Cela me fait penser que nous fêtons cette année les 40 ans de la loi 101. Comment réagirait aujourd’hui Camille Laurin, le parrain de cette loi, lui qui jugeait essentiel que le français occupe l’espace public ? Il en aurait certes long à dire sur ce qui sort aujourd’hui des haut-parleurs des commerces montréalais et sur leur effet insidieux et pernicieux dans l’inconscient collectif. Entre autres effets : nous aurons bientôt toute une génération qui n’aura jamais entendu de sa vie une seule chanson québécoise. Comment réclamer ce dont on ignore l’existence ?

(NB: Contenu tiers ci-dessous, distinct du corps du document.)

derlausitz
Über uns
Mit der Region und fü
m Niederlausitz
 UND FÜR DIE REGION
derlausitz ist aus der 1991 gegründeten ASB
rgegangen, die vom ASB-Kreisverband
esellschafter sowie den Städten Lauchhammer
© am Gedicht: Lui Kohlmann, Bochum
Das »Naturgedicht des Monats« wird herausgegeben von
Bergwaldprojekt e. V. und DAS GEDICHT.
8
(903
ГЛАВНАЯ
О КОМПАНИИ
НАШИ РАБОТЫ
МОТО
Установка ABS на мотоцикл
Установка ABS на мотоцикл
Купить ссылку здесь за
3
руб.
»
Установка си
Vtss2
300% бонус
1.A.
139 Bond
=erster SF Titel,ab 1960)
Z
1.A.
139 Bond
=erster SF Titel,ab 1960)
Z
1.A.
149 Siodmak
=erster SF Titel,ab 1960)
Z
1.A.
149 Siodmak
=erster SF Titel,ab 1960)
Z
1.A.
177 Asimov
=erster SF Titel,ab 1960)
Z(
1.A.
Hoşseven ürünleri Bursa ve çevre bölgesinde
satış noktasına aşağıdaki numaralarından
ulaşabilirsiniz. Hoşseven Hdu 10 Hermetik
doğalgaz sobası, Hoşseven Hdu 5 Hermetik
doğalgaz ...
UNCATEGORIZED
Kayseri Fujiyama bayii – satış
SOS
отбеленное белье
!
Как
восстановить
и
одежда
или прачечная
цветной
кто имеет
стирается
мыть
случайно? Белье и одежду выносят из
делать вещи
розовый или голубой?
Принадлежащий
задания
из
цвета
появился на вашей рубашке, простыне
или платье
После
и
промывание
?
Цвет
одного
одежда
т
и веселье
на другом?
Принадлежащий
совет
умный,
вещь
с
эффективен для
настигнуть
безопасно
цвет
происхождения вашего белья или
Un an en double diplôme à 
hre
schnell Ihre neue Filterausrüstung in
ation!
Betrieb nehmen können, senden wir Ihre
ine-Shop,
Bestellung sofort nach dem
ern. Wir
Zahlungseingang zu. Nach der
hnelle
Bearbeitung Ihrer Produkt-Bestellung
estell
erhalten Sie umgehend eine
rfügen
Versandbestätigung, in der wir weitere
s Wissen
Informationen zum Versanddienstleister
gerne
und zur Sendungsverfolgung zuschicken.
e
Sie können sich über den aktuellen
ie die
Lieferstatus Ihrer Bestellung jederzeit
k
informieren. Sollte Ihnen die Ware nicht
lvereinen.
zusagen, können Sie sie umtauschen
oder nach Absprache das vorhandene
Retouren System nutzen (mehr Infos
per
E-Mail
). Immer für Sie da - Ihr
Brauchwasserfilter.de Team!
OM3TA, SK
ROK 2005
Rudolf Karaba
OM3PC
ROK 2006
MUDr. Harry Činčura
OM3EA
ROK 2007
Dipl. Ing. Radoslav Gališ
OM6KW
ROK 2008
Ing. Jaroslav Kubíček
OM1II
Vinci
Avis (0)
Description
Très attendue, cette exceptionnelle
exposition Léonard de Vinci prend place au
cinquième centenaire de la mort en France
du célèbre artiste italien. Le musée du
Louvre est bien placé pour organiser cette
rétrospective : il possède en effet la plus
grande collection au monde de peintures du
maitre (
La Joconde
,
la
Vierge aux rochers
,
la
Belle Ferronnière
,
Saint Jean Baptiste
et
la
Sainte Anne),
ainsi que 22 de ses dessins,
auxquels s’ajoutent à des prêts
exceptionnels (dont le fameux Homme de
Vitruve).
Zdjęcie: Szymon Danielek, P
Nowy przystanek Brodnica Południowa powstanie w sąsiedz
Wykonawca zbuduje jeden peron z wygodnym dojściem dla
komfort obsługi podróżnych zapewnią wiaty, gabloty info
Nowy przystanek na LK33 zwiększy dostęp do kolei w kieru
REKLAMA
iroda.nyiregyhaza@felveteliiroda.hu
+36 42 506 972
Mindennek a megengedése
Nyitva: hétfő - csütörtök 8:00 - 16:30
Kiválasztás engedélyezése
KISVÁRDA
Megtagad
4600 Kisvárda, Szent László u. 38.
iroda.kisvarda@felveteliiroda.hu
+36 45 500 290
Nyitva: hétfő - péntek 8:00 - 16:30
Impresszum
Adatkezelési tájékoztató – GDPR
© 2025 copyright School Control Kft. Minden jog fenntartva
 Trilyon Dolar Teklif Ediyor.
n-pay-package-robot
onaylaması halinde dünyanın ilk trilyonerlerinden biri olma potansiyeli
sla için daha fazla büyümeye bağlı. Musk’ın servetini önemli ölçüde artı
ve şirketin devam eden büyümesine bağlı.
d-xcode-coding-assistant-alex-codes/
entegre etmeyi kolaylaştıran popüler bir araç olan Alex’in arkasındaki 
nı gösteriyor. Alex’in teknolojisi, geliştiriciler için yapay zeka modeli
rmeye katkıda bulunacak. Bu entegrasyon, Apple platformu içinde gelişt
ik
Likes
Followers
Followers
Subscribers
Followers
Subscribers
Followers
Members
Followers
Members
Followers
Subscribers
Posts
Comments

Si la législation a permis de sauver la mise en matière d’affichage et de langue d’enseignement, il serait présomptueux de croire qu’on peut tout légiférer. Il n’est pas question d’envoyer une police linguistique inspecter les haut-parleurs des commerces. De toute façon, la loi, n’importe quelle loi, ne palliera jamais l’essentiel : la vitalité d’une langue doit d’abord reposer sur la fierté de ceux qui la parlent. Si vous tolérez les « bonjour-hi » sans jamais rouspéter, ne vous étonnez pas de n’entendre bientôt que des « hi ». Il en va de même avec la musique.
Notre manque de fierté collective soulève une autre question : comment pourrions-nous sciemment imposer aux immigrants une langue dont nous avons honte ? La question de l’intégration devrait d’abord se poser sous cet angle. Mais revenons à mon magasinage. N’est-il pas étrange que, dans l’univers aussi concurrentiel que celui de la vente au détail, alors que tant de commerçants dénoncent la concurrence injuste des achats en ligne, ils se montrent aussi peu respectueux de leurs clients ?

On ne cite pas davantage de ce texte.